The landscape is that of desolation, of oblivion, of loneliness permeating every molecule of being. There is moss on the walls, dust on the pavement, crumbling stones under his fingers; the skies are empty, as if moon and stars were too much of companions for him. He doesn’t try to scream anymore. He knows there is no one to help, no one at all.
Something touches him, something shakes him. It’s not good; he wants to stay in this quiet, peaceful world, before something else, something more terrifying will come. Something touches him again and he recognizes the pattern of fingertips, recognizes the heat of human skin, recognizes the voice calling for him in desperation and panic. He recognizes his own name and that there are words that his throat can say and that the words can belong to him.
He opens his eyes.
“I’m having nightmares.”
They are sitting on the edge of the quarry, legs hanging toward the water-filled depths. The earth is still a bit too cold to be sitting on, and the breeze seeps through their jackets, but it’s good. It’s spring, and bad things don’t happen in spring.
Will doesn’t turn. There is something mesmerizing about the quarry, about how the sky and water seem to be one and the same. Mike’s breath is on his nape, even though it has no business being there.
“What are they about?”
Mike’s breath hitches. His hand moves on the gravel towards where Will’s rests. It’s warm; the inch of space between their fingers holds whole universes in their hopeless infinity. Will considers crossing it, less because he longs to, and rather because he doesn’t want to listen anymore.
“About you,” Mike says.
There’s the sound of universes shattered, galaxies broken to dust. Will is not El; he doesn’t think he was born a monster or made into one. He doesn’t have nightmares of regimens of people bleeding from their eyes and mouth and writhing in pre-mortal agony, the ones that always wake everyone up and Hopper hugs her until she calms and then hugs Will, too, just for good measure. A small part of his mind - the one that daydreams of school dances and ice cream parlor dates and a world different from the one outside - is pleased that Mike’s dreaming about him.
“Am I hurting you?” he asks anyways.
Mike startles, like the idea never crossed his mind, not now and not before.
“No!” he says and his hand brushes Will’s and maybe, just maybe it was deliberate. “No, nothing like that!
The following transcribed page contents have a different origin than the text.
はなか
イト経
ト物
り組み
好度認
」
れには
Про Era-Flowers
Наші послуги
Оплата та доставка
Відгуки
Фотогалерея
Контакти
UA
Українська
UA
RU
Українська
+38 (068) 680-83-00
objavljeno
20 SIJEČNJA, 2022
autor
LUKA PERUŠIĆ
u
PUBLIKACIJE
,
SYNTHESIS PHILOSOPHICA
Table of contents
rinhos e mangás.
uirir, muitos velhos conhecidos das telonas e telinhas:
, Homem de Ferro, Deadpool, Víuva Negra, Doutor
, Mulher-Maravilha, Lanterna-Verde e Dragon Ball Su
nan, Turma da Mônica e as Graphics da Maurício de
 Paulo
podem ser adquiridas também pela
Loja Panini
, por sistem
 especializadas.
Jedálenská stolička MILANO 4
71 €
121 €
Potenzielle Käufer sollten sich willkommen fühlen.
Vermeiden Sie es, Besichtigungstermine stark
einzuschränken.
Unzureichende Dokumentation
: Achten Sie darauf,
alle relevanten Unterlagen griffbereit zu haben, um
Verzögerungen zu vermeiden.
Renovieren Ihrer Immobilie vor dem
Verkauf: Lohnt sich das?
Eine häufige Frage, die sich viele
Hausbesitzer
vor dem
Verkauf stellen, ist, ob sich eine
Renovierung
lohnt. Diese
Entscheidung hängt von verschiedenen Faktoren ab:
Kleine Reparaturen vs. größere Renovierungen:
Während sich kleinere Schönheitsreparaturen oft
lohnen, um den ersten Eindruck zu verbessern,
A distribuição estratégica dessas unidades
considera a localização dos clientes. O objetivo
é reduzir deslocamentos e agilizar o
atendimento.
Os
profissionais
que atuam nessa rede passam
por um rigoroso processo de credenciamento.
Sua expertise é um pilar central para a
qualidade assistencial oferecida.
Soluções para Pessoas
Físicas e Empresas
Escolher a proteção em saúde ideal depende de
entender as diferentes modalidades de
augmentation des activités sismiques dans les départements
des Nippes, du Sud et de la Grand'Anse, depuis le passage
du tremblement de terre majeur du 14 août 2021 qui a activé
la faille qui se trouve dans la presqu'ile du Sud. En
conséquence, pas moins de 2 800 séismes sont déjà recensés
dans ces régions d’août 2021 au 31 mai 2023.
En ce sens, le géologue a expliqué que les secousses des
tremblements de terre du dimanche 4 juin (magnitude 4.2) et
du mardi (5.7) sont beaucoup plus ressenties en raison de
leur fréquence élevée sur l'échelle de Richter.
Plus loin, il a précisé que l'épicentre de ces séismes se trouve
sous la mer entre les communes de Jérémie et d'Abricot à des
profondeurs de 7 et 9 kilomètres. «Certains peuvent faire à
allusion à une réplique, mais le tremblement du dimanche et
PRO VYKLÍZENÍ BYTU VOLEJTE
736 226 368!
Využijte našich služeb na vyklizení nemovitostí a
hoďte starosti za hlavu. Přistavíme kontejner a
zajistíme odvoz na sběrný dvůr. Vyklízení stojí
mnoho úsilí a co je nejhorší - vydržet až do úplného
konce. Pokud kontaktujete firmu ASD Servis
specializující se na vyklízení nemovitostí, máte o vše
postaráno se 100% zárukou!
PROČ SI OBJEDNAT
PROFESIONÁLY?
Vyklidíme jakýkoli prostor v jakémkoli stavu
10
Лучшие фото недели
It’s just…”
His hand grips Will’s in a spasmic, panicked movement; it’s warm and shaking and it feels like it longs to permeate the skin and the flesh and become one with Will.
“I am you,” Mike whispers. “I’m in the Upside Down and I see the Mind Flayer, and I’m the Mind Flayer, and the Spy, and I’m trapped and alone and no one is coming for me- Oh, God, Will, I’m so sorry, so sorry- “
Will kisses him.
There’s a constellation of freckles that looks like Orion but turned upside down, and it stands out against the pale skin. Mike’s hug is different from Hopper’s - he still has years to come to grow into his limbs - and Will doesn’t remember when it happened. It doesn’t matter; there’s Mike’s cheek under his lips, and it’s warm, the whole world is warm as if all the suns died and were reborn anew again.
“I know,” he hears Mike say, and of course he knows, because he’s Mike and Mike knows .
And before Will apologizes or runs away or throws himself down to the quarry - because now, he is no better than Donna, now, he’s done the worst thing and there is no way back and he doesn’t even regret it - he feels Mike’s cheekbones move and his lips open and he doesn’t have to look to know he’s smiling.
“I’ve always known,” Mike says and the Will in his eyes seems more real than Will himself; and that’s how Will knows that everything is fine and everything is good. He thinks that if this is how it ends, then maybe - just maybe - it was all worth it.
There is white and hospital smell; there is headache and blurry figures.
There is a head of black hair and striped shirt and voice he recognizes.
There is a feeling like his heart is about to burst out of his chest.
That’s the one he knows; he’s been feeling it for a long, long time.